[<prev] [next>] [<thread-prev] [day] [month] [year] [list]
Message-ID: <Pine.LNX.4.64.0806161542290.16829@wrl-59.cs.helsinki.fi>
Date: Mon, 16 Jun 2008 16:21:25 +0300 (EEST)
From: "Ilpo Järvinen" <ilpo.jarvinen@...sinki.fi>
To: Didier Raboud <didier@...oud.com>
cc: Andrew Morton <akpm@...ux-foundation.org>,
Netdev <netdev@...r.kernel.org>, bugme-daemon@...zilla.kernel.org
Subject: Re: [Bugme-new] [Bug 10903] New: ssh connections hang with 2.6.26-rc5
On Sun, 15 Jun 2008, Didier Raboud wrote:
> Le samedi 14 juin 2008 22:45:41 Ilpo Järvinen, vous avez écrit :
> > On Fri, 13 Jun 2008, Andrew Morton wrote:
> > > (switched to email.
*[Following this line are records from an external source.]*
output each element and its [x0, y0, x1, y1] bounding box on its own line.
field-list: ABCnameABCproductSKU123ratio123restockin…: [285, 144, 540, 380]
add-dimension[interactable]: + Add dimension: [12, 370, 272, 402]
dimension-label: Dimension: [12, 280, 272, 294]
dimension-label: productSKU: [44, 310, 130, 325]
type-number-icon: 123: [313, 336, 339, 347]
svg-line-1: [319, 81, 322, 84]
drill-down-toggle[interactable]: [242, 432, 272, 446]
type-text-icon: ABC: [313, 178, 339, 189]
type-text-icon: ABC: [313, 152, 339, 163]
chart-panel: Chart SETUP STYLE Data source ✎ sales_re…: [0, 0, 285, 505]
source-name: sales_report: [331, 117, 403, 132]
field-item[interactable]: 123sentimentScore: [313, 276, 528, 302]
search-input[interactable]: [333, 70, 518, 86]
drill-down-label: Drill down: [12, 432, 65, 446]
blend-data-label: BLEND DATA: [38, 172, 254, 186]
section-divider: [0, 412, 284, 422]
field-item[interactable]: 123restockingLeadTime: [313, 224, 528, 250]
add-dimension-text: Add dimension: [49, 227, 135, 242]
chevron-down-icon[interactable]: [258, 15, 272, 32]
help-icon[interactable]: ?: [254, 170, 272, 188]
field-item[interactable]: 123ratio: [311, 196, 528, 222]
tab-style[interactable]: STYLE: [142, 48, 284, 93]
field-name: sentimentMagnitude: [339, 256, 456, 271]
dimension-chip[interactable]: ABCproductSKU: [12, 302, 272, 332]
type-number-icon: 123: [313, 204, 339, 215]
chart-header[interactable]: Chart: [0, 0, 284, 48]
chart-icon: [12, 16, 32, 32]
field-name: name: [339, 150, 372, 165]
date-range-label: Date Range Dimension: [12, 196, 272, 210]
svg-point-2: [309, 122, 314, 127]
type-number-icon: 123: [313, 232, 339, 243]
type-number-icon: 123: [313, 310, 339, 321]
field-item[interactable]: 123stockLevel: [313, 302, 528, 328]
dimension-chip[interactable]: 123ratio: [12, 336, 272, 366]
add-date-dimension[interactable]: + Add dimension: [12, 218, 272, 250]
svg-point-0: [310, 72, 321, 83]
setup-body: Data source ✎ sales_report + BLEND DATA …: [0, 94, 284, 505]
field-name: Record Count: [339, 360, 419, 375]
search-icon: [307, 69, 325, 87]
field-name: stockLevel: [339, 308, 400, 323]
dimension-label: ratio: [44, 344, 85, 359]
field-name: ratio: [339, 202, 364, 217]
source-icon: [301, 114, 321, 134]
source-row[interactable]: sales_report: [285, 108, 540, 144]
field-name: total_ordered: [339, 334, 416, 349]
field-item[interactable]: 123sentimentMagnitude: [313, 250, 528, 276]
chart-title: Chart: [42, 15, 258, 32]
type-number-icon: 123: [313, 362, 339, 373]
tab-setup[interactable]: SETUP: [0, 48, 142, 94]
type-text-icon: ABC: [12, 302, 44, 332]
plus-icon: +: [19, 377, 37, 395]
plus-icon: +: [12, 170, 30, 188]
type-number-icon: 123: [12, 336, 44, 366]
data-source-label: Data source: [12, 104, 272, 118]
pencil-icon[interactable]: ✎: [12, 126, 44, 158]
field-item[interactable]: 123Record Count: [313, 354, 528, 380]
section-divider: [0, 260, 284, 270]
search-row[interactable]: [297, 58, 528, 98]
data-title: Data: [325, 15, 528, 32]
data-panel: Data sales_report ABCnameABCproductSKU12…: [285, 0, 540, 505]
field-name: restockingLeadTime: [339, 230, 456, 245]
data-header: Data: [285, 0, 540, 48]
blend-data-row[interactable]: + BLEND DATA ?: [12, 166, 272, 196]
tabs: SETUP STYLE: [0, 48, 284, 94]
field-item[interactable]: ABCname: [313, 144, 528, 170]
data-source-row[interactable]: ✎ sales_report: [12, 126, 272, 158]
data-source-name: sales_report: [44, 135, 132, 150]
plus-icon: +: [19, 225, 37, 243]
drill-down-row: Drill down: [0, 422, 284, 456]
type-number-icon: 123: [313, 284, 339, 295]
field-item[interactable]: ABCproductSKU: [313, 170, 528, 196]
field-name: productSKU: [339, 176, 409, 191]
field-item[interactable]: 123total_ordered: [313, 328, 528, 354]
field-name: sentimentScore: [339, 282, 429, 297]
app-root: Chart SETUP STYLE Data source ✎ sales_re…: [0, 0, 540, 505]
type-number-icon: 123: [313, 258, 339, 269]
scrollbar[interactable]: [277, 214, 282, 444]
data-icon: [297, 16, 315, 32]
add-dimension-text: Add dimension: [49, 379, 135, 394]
Please respond via emailed reply-to-all, not via the
> > > bugzilla web interface).
>
> OK.
>
> > > On Fri, 13 Jun 2008 02:39:17 -0700 (PDT) bugme-daemon@...zilla.kernel.org
> wrote:
> > > > http://bugzilla.kernel.org/show_bug.cgi?id=10903
> > > >
> > > > Summary: ssh connections hang with 2.6.26-rc5
> > > > Product: Networking
> > > > Version: 2.5
> > > > KernelVersion: 2.6.26-rc5
> > > > Platform: All
> > > > OS/Version: Linux
> > > > Tree: Mainline
> > > > Status: NEW
> > > > Severity: normal
> > > > Priority: P1
> > > > Component: Other
> > > > AssignedTo: acme@...stprotocols.net
> > > > ReportedBy: didier@...oud.com
> > > >
> > > >
> > > > Latest working kernel version: 2.6.25-2
> > > > Earliest failing kernel version: 2.6.26-rc5
> > > > Distribution: Debian (Lenny + Sid)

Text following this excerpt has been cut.